Task requirements
When counting, include every line of the data that holds "criação", then state the total alone.
===== Records for this task
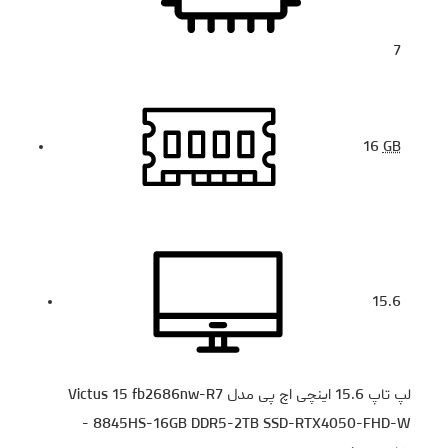
7
16
GB
15.6
لپ تاپ 15.6 اینچی اچ‌ پی مدل Victus 15 fb2686nw-R7
8845HS-16GB DDR5-2TB SSD-RTX4050-FHD-W -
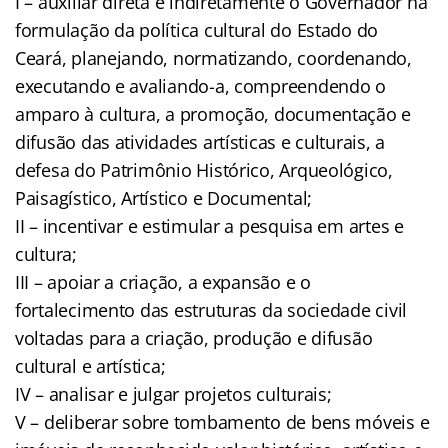
I – auxiliar direta e indiretamente o Governador na
formulação da política cultural do Estado do
Ceará, planejando, normatizando, coordenando,
executando e avaliando-a, compreendendo o
amparo à cultura, a promoção, documentação e
difusão das atividades artísticas e culturais, a
defesa do Patrimônio Histórico, Arqueológico,
Paisagístico, Artístico e Documental;
II – incentivar e estimular a pesquisa em artes e
cultura;
III – apoiar a criação, a expansão e o
fortalecimento das estruturas da sociedade civil
voltadas para a criação, produção e difusão
cultural e artística;
IV – analisar e julgar projetos culturais;
V – deliberar sobre tombamento de bens móveis e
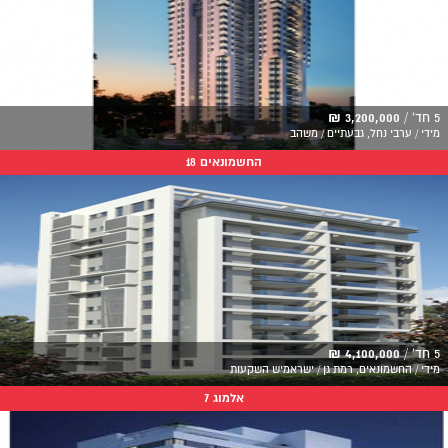
5 חד' /
3,200,000 ₪
מידי / ערבי נחל, גבעתיים / משהב
החשמונאים 18
5 חד' /
4,100,000 ₪
מידי / החשמונאים, רמת גן / ישראמיש השקעות
אלמוג 7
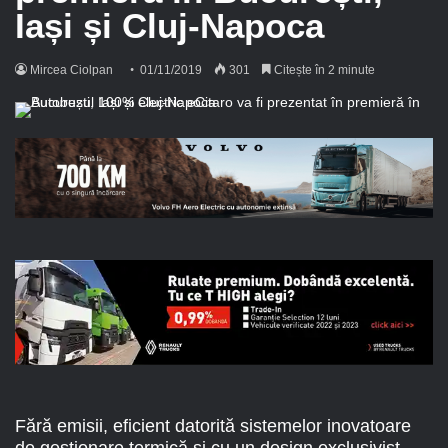
Iași și Cluj-Napoca
Mircea Ciolpan
01/11/2019
301
Citește în 2 minute
Fără emisii, eficient datorită sistemelor inovatoare
de gestionare termică și cu un design exclusivist,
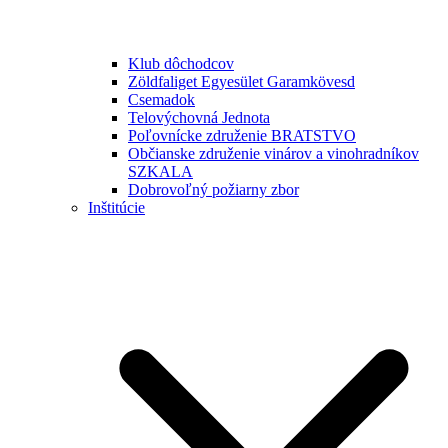
Klub dôchodcov
Zöldfaliget Egyesület Garamkövesd
Csemadok
Telovýchovná Jednota
Poľovnícke združenie BRATSTVO
Občianske združenie vinárov a vinohradníkov
SZKALA
Dobrovoľný požiarny zbor
Inštitúcie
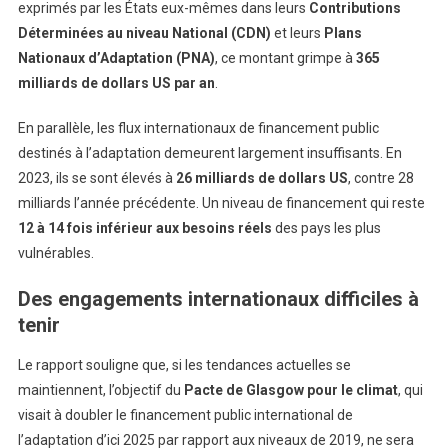
exprimés par les États eux-mêmes dans leurs
Contributions
Déterminées au niveau National (CDN)
et leurs
Plans
Nationaux d’Adaptation (PNA)
, ce montant grimpe à
365
milliards de dollars US par an
.
En parallèle, les flux internationaux de financement public
destinés à l’adaptation demeurent largement insuffisants. En
2023, ils se sont élevés à
26 milliards de dollars US
, contre 28
milliards l’année précédente. Un niveau de financement qui reste
12 à 14 fois inférieur aux besoins réels
des pays les plus
vulnérables.
Des engagements internationaux difficiles à
tenir
Le rapport souligne que, si les tendances actuelles se
maintiennent, l’objectif du
Pacte de Glasgow pour le climat
, qui
visait à doubler le financement public international de
l’adaptation d’ici 2025 par rapport aux niveaux de 2019, ne sera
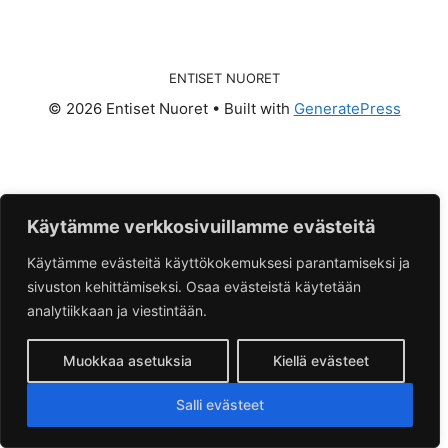
ENTISET NUORET
© 2026 Entiset Nuoret
• Built with
GeneratePress
Käytämme verkkosivuillamme evästeitä
Käytämme evästeitä käyttökokemuksesi parantamiseksi ja
sivuston kehittämiseksi. Osaa evästeistä käytetään
analytiikkaan ja viestintään.
Muokkaa asetuksia
Kiellä evästeet
Salli evästeet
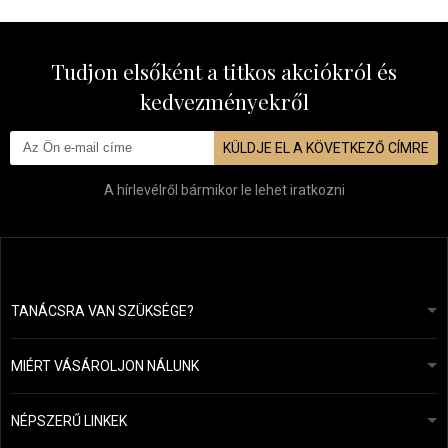
Tudjon elsőként a titkos akciókról és
kedvezményekről
KÜLDJE EL A KÖVETKEZŐ CÍMRE
A hírlevélről bármikor le lehet iratkozni
TANÁCSRA VAN SZÜKSÉGE?
info@mapeja.hu
Általános szerződési feltételek (ÁSZF)
24 órán belül válaszolunk.
MIÉRT VÁSÁROLJON NÁLUNK
Személyes adatok védelme
A mi történetünk
Fizetési és szállítási áttekintés
Blog
Ecru New York
NÉPSZERŰ LINKEK
Áru visszaküldése
Fodrásztanácsadás
Kérastase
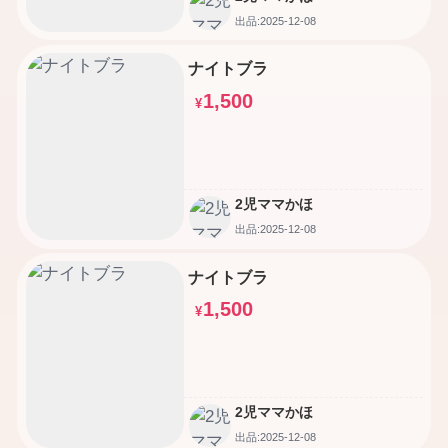
出品:2025-12-08
ナイトブラ
1,500
¥
2児ママかほ
出品:2025-12-08
ナイトブラ
1,500
¥
2児ママかほ
出品:2025-12-08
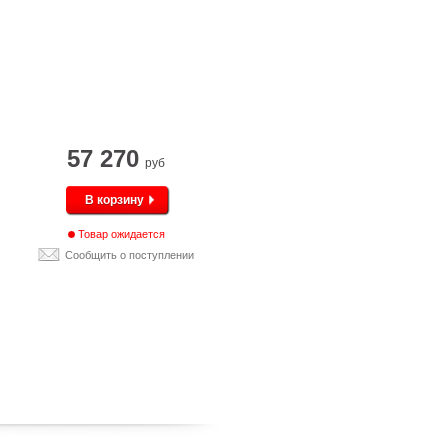
57 270
руб
В корзину
Товар ожидается
Сообщить о поступлении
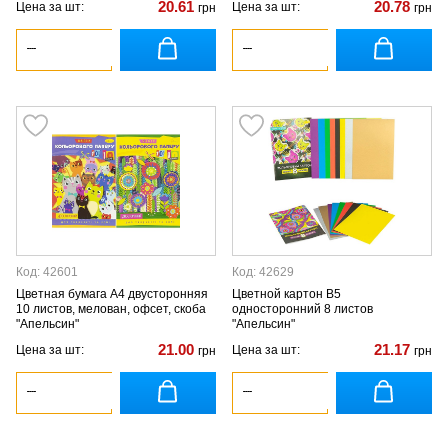
20.61
20.78
Цена за шт:
Цена за шт:
грн
грн
Код: 42601
Код: 42629
Цветная бумага А4 двусторонняя
Цветной картон B5
10 листов, мелован, офсет, скоба
односторонний 8 листов
"Апельсин"
"Апельсин"
21.00
21.17
Цена за шт:
Цена за шт:
грн
грн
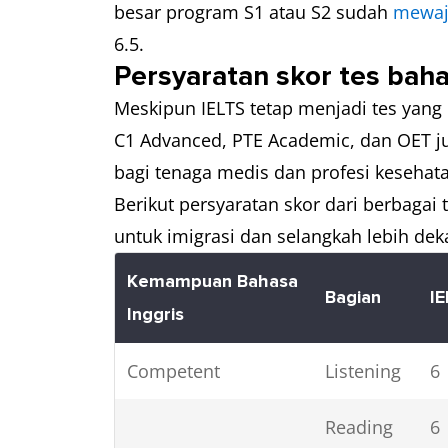
besar program S1 atau S2 sudah
mewaji
6.5.
Persyaratan skor tes baha
Meskipun IELTS tetap menjadi tes yang p
C1 Advanced, PTE Academic, dan OET j
bagi tenaga medis dan profesi kesehata
Berikut persyaratan skor dari berbagai
untuk imigrasi dan selangkah lebih dek
Kemampuan Bahasa
Bagian
IE
Inggris
Competent
Listening
6
Reading
6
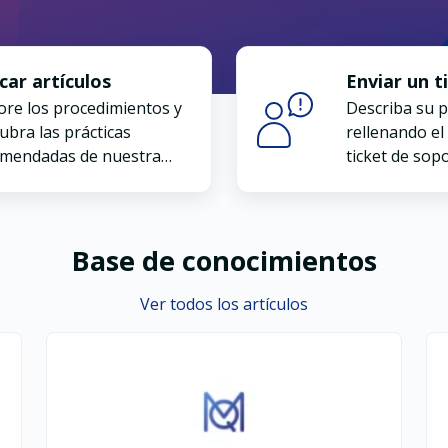
car artículos
Enviar un t
ore los procedimientos y
Describa su 
ubra las prácticas
rellenando el
mendadas de nuestra
ticket de sop
 de conocimientos
Base de conocimientos
Ver todos los artículos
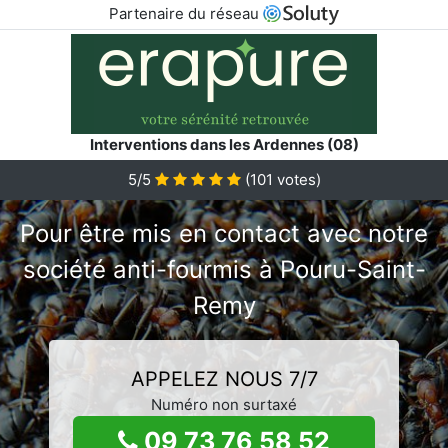
Partenaire du réseau
Interventions dans les Ardennes (08)
5/5
(
101
votes)
Pour être mis en contact avec notre
société anti-fourmis à Pouru-Saint-
Remy
APPELEZ NOUS 7/7
Numéro non surtaxé
09 73 76 58 52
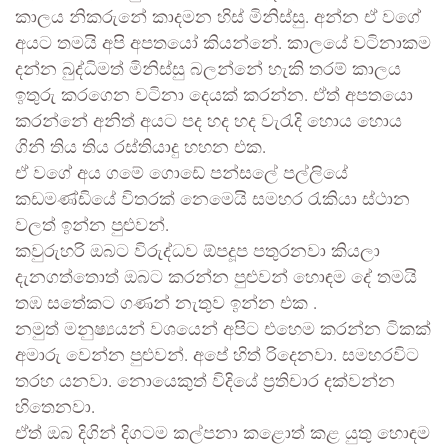
කාලය නිකරුනේ කාදමන හිස් මිනිස්සු. අන්න ඒ වගේ
අයට තමයි අපි අපතයෝ කියන්නේ. කාලයේ වටිනාකම
දන්න බුද්ධිමත් මිනිස්සු බලන්නේ හැකි තරම් කාලය
ඉතුරු කරගෙන වටිනා දෙයක් කරන්න. ඒත් අපතයො
කරන්නේ අනිත් අයට පද හද හද වැරැදි හොය හොය
ගිනි තිය තිය රස්තියාදු හහන එක.
ඒ වගේ අය ගමේ ගොඩේ පන්සලේ පල්ලියේ
කඩමණ්ඩියේ විතරක් නෙමෙයි සමහර රැකියා ස්ථාන
වලත් ඉන්න පුළුවන්.
කවුරුහරි ඔබට විරුද්ධව ඕපදූප පතුරනවා කියලා
දැනගත්තොත් ඔබට කරන්න පුළුවන් හොඳම දේ තමයි
තඹ සතේකට ගණන් නැතුව ඉන්න එක .
නමුත් මනුෂ්‍යයන් වශයෙන් අපිට එහෙම කරන්න ටිකක්
අමාරු වෙන්න පුළුවන්. අපේ හිත් රිදෙනවා. සමහරවිට
තරහ යනවා. නොයෙකුත් විදියේ ප්‍රතිචාර දක්වන්න
හිතෙනවා.
ඒත් ඔබ දිගින් දිගටම කල්පනා කළොත් කළ යුතු හොඳම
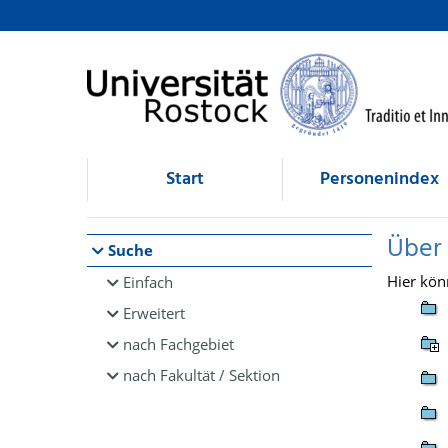
Browsen
direkt zum Inhalt
Start
Personenindex
Über
Suche
Hier kön
Einfach
Erweitert
nach Fachgebiet
nach Fakultät / Sektion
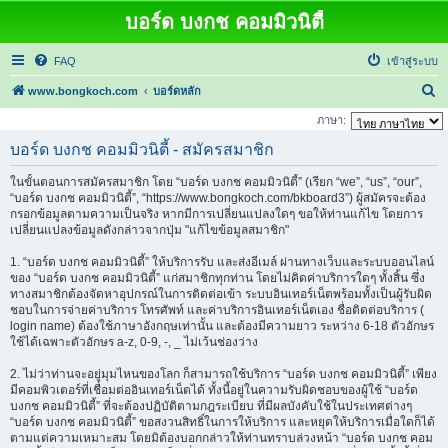
บอร์ด บงกช คอมมิวนิตี้
FAQ
เข้าสู่ระบบ
ค้
www.bongkoch.com
บอร์ดหลัก
น
ภาษา:
ห
บอร์ด บงกช คอมมิวนิตี้ - สมัครสมาชิก
า
ในขั้นตอนการสมัครสมาชิก โดย “บอร์ด บงกช คอมมิวนิตี้” (เรียก “we”, “us”, “our”,
“บอร์ด บงกช คอมมิวนิตี้”, “https://www.bongkoch.com/bkboard3”) ผู้สมัครจะต้อง
กรอกข้อมูลตามความเป็นจริง หากมีการเปลี่ยนแปลงใดๆ ขอให้ท่านแก้ไข โดยการ
เปลี่ยนแปลงข้อมูลดังกล่าวจากปุ่ม "แก้ไขข้อมูลสมาชิก"
1. “บอร์ด บงกช คอมมิวนิตี้” ให้บริการรับ และส่งอีเมล์ ผ่านทางเว็บและระบบออนไลน์
ของ “บอร์ด บงกช คอมมิวนิตี้” แก่สมาชิกทุกท่าน โดยไม่คิดค่าบริการใดๆ ทั้งสิ้น ซึ่ง
ทางสมาชิกต้องจัดหาอุปกรณ์ในการติดต่อเข้า ระบบอินเทอร์เน็ตพร้อมทั้งเป็นผู้รับผิด
ชอบในการจ่ายค่าบริการ โทรศัพท์ และค่าบริการอินเทอร์เน็ตเอง ชื่อติดต่อบริการ (
login name) ต้องใช้ภาษาอังกฤษเท่านั้น และต้องมีความยาว ระหว่าง 6-18 ตัวอักษร
ใช้ได้เฉพาะตัวอักษร a-z, 0-9, -, _ ไม่เว้นช่องว่าง
2. ไม่ว่าท่านจะอยู่มุมไหนของโลก ก็สามารถใช้บริการ “บอร์ด บงกช คอมมิวนิตี้” เพียง
มีคอมพิวเตอร์ที่เชื่อมต่ออินเทอร์เน็ตได้ ทั้งนี้อยู่ในความรับผิดชอบของผู้ใช้ “บอร์ด
บงกช คอมมิวนิตี้” ที่จะต้องปฏิบัติตามกฎระเบียบ ที่มีผลบังคับใช้ในประเทศต่างๆ
“บอร์ด บงกช คอมมิวนิตี้” ขอสงวนสิทธิ์ในการให้บริการ และหยุดให้บริการเมื่อใดก็ได้
ตามแต่ความเหมาะสม โดยมิต้องบอกกล่าวให้ท่านทราบล่วงหน้า “บอร์ด บงกช คอม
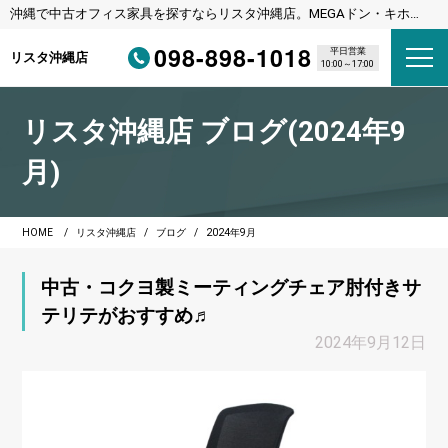
沖縄で中古オフィス家具を探すならリスタ沖縄店。MEGAドン・キホー
テ宜野湾店様隣
098-898-1018
平日営業
リスタ沖縄店
10:00～17:00
リスタ沖縄店 ブログ(2024年9
月)
HOME
リスタ沖縄店
ブログ
2024年9月
中古・コクヨ製ミーティングチェア肘付きサ
テリテがおすすめ♬
2024年9月12日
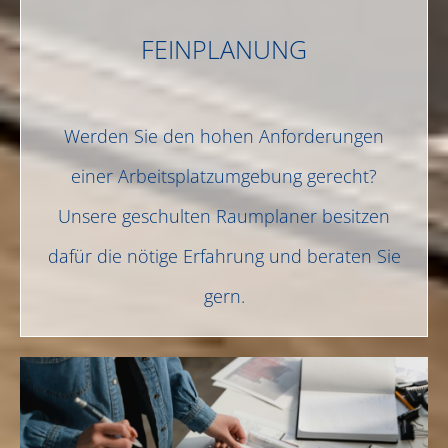
FEINPLANUNG
Werden Sie den hohen Anforderungen
einer Arbeitsplatzumgebung gerecht?
Unsere geschulten Raumplaner besitzen
dafür die nötige Erfahrung und beraten Sie
gern.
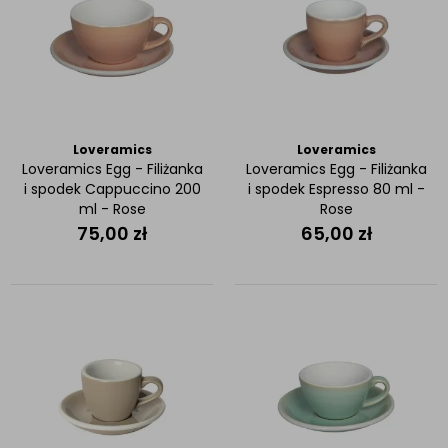
Loveramics
Loveramics
Loveramics Egg - Filiżanka
Loveramics Egg - Filiżanka
i spodek Cappuccino 200
i spodek Espresso 80 ml -
ml - Rose
Rose
75,00
zł
65,00
zł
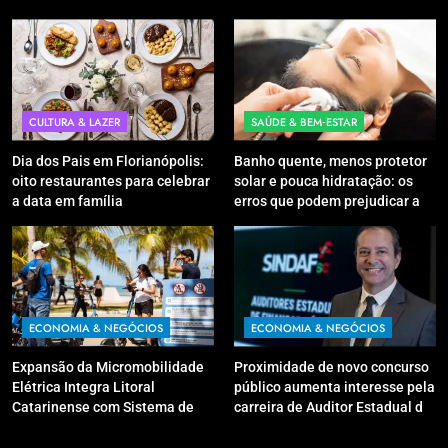
CULTURA & LAZER
SAÚDE & BEM‑ESTAR
Dia dos Pais em Florianópolis:
Banho quente, menos protetor
oito restaurantes para celebrar
solar e pouca hidratação: os
a data em família
erros que podem prejudicar a
pele e o couro cabeludo no
inverno
ECONOMIA & NEGÓCIOS
ECONOMIA & NEGÓCIOS
Expansão da Micromobilidade
Proximidade de novo concurso
Elétrica Integra Litoral
público aumenta interesse pela
Catarinense com Sistema de
carreira de Auditor Estadual de
Patinetes Compartilhados
Finanças Públicas; live no
Youtube irá sanar dúvidas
==========
Result below
2